A casa do Barão de Drummond, depois fábrica confiança, hoje um supermercado, costumava apitar sempre às cinco horas. Há muito o supermercado cancelou o apito. 28, porém, ainda o escuta:
28 – “É isso aí peãozada, trabalha pra mais valia, a mobilidade social existe, em 12 vezes sem juros, com entrada só em janeiro.
No terceiro dia, sua filha resolve dar-lhe um banho.
Filha do 28 – “É difícil. Dois dias sem aparecer e olha o estado dele. Começar por onde se não dá sequer pra respirar?”
A amiga que acompanha a filha do 28 não entra no quarto. As mãos em concha no rosto por causa do odor.
28 – “Quem é você, douta manceba? O que ilude sua doçura são os olhos que possuís? Não aproximais demais de malsã companhia. Quereis comer merda?
28 agora ri, ri como um macaco, faz careta, mostra a língua, coça os culhões, come mais merda.
28 – “Diamante Negro, tá a fim?”
Filha do 28 – “Acho que nós duas sozinhas não conseguimos levá-lo pro banheiro. Quer tentar?”
Amiga – “Insuportável, Ângela. Não dá não.”
A filha do 28 começa a abrir a janela. 28 acerta-lhe um bolo de merda.
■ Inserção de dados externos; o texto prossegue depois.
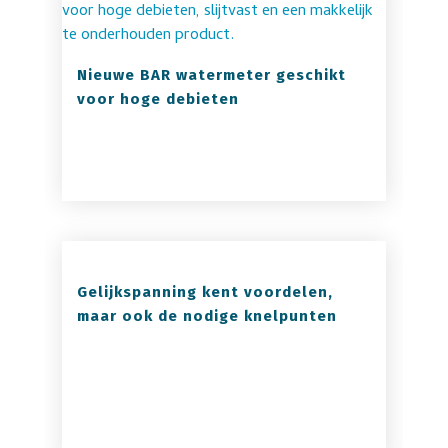
Nieuwe BAR watermeter geschikt
voor hoge debieten
Gelijkspanning kent voordelen,
maar ook de nodige knelpunten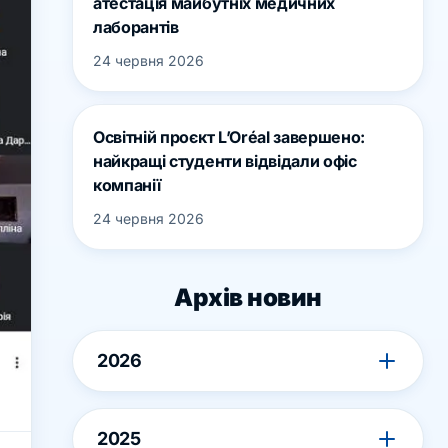
атестація майбутніх медичних
лаборантів
24 червня 2026
Освітній проєкт L’Oréal завершено:
найкращі студенти відвідали офіс
компанії
24 червня 2026
Архів новин
2026
2025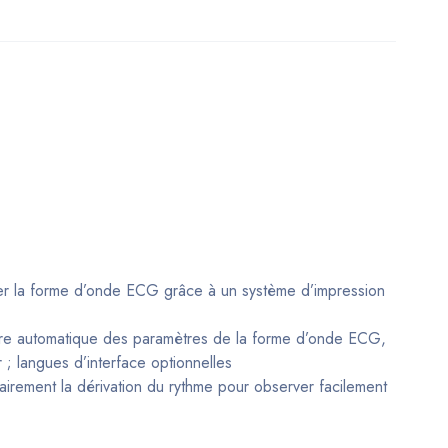
mer la forme d’onde ECG grâce à un système d’impression
ure automatique des paramètres de la forme d’onde ECG,
; langues d’interface optionnelles
tairement la dérivation du rythme pour observer facilement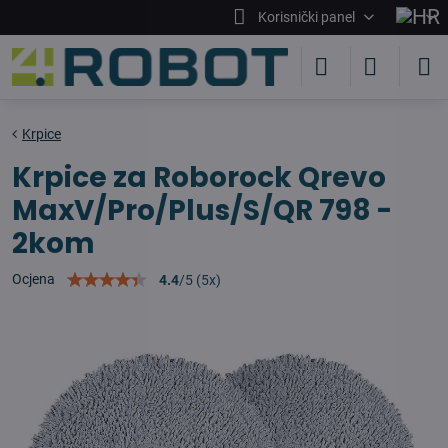
Korisnički panel
Krpice
Krpice za Roborock Qrevo
MaxV/Pro/Plus/S/QR 798 -
2kom
Ocjena
4.4
/
5
(
5
x)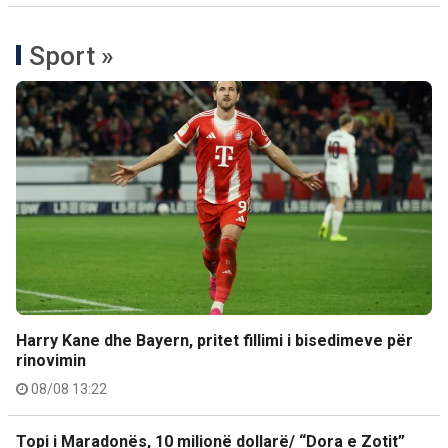
Sport »
Harry Kane dhe Bayern, pritet fillimi i bisedimeve për
rinovimin
08/08 13:22
Topi i Maradonës, 10 milionë dollarë/ “Dora e Zotit”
Filha do 28 – “Que isso, papai?!”
28 ri como um alucinado. Agora retira a dentadura e a mistura a um novo bolo de merda. Coloca o bolo bem em frente aos olhos.
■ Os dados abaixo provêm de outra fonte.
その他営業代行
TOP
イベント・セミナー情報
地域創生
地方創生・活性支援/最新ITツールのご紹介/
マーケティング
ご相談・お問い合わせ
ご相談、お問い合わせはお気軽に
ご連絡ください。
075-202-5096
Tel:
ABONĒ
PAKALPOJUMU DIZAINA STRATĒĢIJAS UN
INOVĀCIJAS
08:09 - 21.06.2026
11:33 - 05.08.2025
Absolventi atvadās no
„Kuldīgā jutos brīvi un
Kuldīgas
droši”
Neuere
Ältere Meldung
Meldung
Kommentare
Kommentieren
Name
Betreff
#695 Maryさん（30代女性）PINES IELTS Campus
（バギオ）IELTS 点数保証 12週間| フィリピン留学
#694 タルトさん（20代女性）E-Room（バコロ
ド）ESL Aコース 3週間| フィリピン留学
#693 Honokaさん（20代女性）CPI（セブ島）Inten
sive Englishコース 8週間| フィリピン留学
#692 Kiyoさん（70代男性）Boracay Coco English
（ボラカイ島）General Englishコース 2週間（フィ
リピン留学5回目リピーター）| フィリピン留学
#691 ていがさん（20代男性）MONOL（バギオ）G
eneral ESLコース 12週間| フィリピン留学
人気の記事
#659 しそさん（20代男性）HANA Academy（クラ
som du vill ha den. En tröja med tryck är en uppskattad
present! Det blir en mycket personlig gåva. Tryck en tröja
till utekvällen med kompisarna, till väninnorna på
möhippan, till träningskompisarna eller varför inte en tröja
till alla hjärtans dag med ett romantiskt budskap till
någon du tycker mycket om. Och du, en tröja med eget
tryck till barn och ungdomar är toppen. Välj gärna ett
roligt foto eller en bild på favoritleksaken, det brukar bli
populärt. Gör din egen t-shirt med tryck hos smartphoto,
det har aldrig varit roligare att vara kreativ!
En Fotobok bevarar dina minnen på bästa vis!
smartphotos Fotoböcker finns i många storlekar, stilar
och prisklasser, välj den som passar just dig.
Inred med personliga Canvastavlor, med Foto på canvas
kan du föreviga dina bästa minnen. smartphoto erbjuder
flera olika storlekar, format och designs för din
28 – “Ri agora, filha da puta. Com merda na boca, tu não pode falar, o que dirá cacarejar, como faz toda noite quando eu quero dormir e você fala, fala, fala. Parece aquele vascaíno.
Filha do 28 – “Papai...”
28 – “Há vozes. Quem fala?”
Filha do 28 – “Papai...”
28 – “As rosas não falam, simplesmente as rosas exalam o perfume que roubam de ti. Como fede essa rosa. Isso é merda. Fala dentadura do caralho. É merda ou não é? Então me responde, direto, sem meias palavras: o futebol é catarse? Controle Social? Todo esporte moderno, de massa, de merda feia e suja como essa que escremento fétida tem um papel claramente definido. Sua função é manter a coesão social, através da sublimação de irracionalismos e do controle do tempo do não trabalho. A princípio, o futebol brasileiro foi importação de uma elite branca colonizada pra, posteriormente, ser apropriado pelo povo e se transformar no que é hoje: um símbolo da identidade nacional. Um percurso cheio de contradições, dialeticamente construído. Uma vez popular, o futebol deixaria de ser uma concessão, um recurso de controle, e ganharia autonomia. Do que o acusam? Ahn, diga-me douta manceba, aqui macerada nesta residência malsã? Ahn? quereis dizer-me sem antagonismo pelo odor que repulsa-me da fralda pútrida de aniagem legítima?”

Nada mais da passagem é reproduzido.